#### Work task:
Your task is to retype each line of the data below exactly.

==== Data records

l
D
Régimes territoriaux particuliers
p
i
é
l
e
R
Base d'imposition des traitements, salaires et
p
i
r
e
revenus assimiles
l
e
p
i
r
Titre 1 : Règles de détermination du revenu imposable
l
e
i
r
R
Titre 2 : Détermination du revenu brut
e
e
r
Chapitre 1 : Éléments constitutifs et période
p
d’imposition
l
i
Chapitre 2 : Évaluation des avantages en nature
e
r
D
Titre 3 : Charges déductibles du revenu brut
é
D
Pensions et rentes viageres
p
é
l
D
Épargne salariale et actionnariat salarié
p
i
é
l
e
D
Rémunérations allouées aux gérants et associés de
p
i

========

#### Your solution:
l
D
Régimes territoriaux particuliers
p
i
é
l
e
R
Base d'imposition des traitements, salaires et
p
i
r
e
revenus assimiles
l
e
p
i
r
Titre 1 : Règles de détermination du revenu imposable
l
e
i
r
R
Titre 2 : Détermination du revenu brut
e
e
r
Chapitre 1 : Éléments constitutifs et période
p
d’imposition
l
i
Chapitre 2 : Évaluation des avantages en nature
e
r
D
Titre 3 : Charges déductibles du revenu brut
é
D
Pensions et rentes viageres
p
é
l
D
Épargne salariale et actionnariat salarié
p
i
é
l
e
D
Rémunérations allouées aux gérants et associés de
p
i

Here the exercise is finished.